Please give back each line of the material unchanged, but without the images.

• **Exercise data**

====================

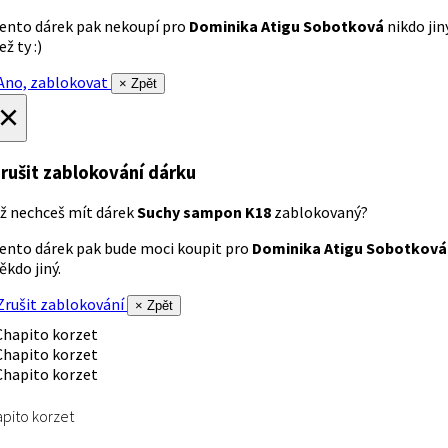
ento dárek pak nekoupí pro
Dominika Atigu Sobotková
nikdo jin
ež ty :)
no, zablokovat
× Zpět
×
rušit zablokování dárku
ž nechceš mít dárek
Suchy sampon K18
zablokovaný?
ento dárek pak bude moci koupit pro
Dominika Atigu Sobotková
ěkdo jiný.
rušit zablokování
× Zpět
pito korzet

====================

• **Answer space**
ento dárek pak nekoupí pro
Dominika Atigu Sobotková
nikdo jin
ež ty :)
no, zablokovat
× Zpět
×
rušit zablokování dárku
ž nechceš mít dárek
Suchy sampon K18
zablokovaný?
ento dárek pak bude moci koupit pro
Dominika Atigu Sobotková
ěkdo jiný.
rušit zablokování
× Zpět
pito korzet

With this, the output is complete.